There is a competition for uptake between chloride and nitrate in cotton (Kafkafi et al., 1982.). High salinity (-1.2 MPa) reduced 15N uptake in cotton, whereas low salinity (-0.4 MPa and -0.8 MPa) did not have a significant effect on the absorption of 15N (Pessarakli and Tucker, 1985a). In another study, Brugnoli and Björkman (1992) found a decrease in N content (leaf area or dry weight bases) with increasing salinity. Increase in soil salinity decreased N, P and K uptake in cotton in some pot experiments (Subbaiah et al., 1995).

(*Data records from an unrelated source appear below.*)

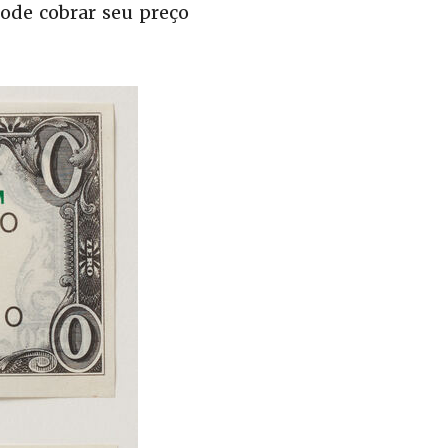
pode cobrar seu preço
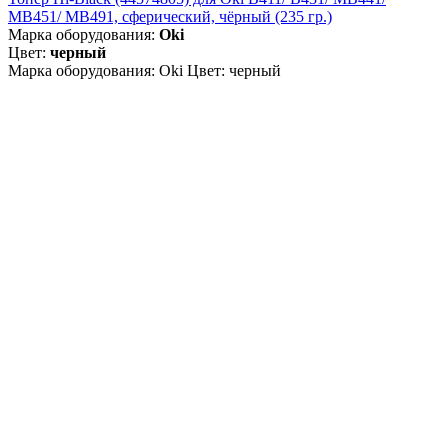
MB451/ MB491, сферический, чёрный (235 гр.)
Марка оборудования:
Oki
Цвет:
черный
Марка оборудования: Oki Цвет: черный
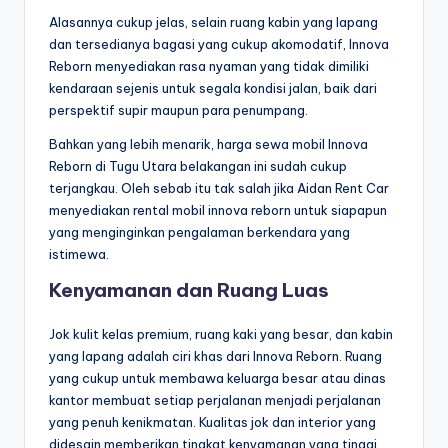
Alasannya cukup jelas, selain ruang kabin yang lapang
dan tersedianya bagasi yang cukup akomodatif, Innova
Reborn menyediakan rasa nyaman yang tidak dimiliki
kendaraan sejenis untuk segala kondisi jalan, baik dari
perspektif supir maupun para penumpang.
Bahkan yang lebih menarik, harga sewa mobil Innova
Reborn di Tugu Utara belakangan ini sudah cukup
terjangkau. Oleh sebab itu tak salah jika Aidan Rent Car
menyediakan rental mobil innova reborn untuk siapapun
yang menginginkan pengalaman berkendara yang
istimewa.
Kenyamanan dan Ruang Luas
Jok kulit kelas premium, ruang kaki yang besar, dan kabin
yang lapang adalah ciri khas dari Innova Reborn. Ruang
yang cukup untuk membawa keluarga besar atau dinas
kantor membuat setiap perjalanan menjadi perjalanan
yang penuh kenikmatan. Kualitas jok dan interior yang
didesain memberikan tingkat kenyamanan yang tinggi,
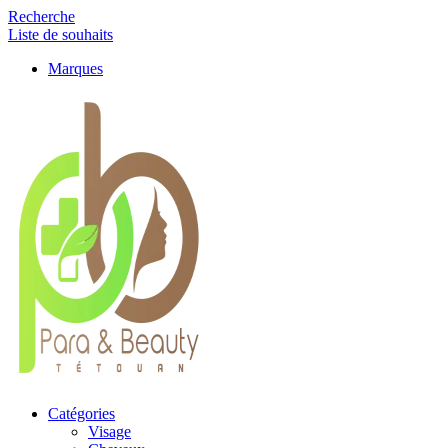
Recherche
Liste de souhaits
Marques
Catégories
Visage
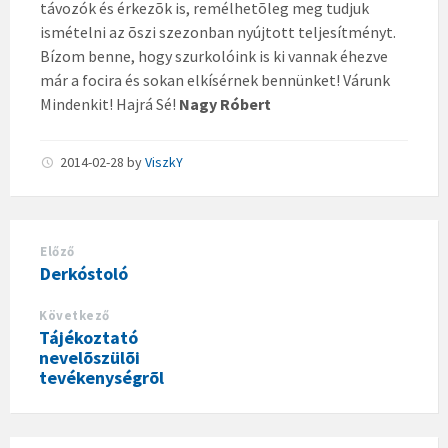
távozók és érkezõk is, remélhetõleg meg tudjuk
ismételni az õszi szezonban nyújtott teljesítményt.
Bízom benne, hogy szurkolóink is ki vannak éhezve
már a focira és sokan elkísérnek bennünket! Várunk
Mindenkit! Hajrá Sé!
Nagy Róbert
2014-02-28
by
ViszkY
Előző
Derkóstoló
Következő
Tájékoztató
nevelõszülõi
tevékenységrõl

Inverse relationship between Ca2+ and Na+ in cotton plant subjected to 100 mol m-3 NaCl and reduction in the Na+ and K+ concentrations with increasing concentrations of CaCl2 has been obtained (Joham and Calahan, 1978). The Na:Ca ratio of 3:1 was found to have an ameliorating effect but 1:1 or 1:3 ratios had no ameliorating effect on the shoot growth of cotton cultivars, D-9, MNH-93, NIAB-78 and Ravi (Khan et al., 1998).
Decrease in translocation of P32 from root to shoot and re-circulation from cotyledons to young leaves of Acala SJ-2 in a saline medium of 150 mol m-3 NaCl was found (Martinez and Läuchli, 1991). The older leaves had high P than the young leaves in salt treated plants of cotton. High NaCl reduced 32P uptake in mature root zone but increased uptake at the root tip (Martinez and Läuchli, 1994). The degree of inhibition of P32 incorporation into organic phosphorus compounds, in saline medium, depended upon varietal behaviour (Nazirov et al., 1981). Salinity induced considerable increase in leaf phosphorylase in cotton (Rathert, 1982).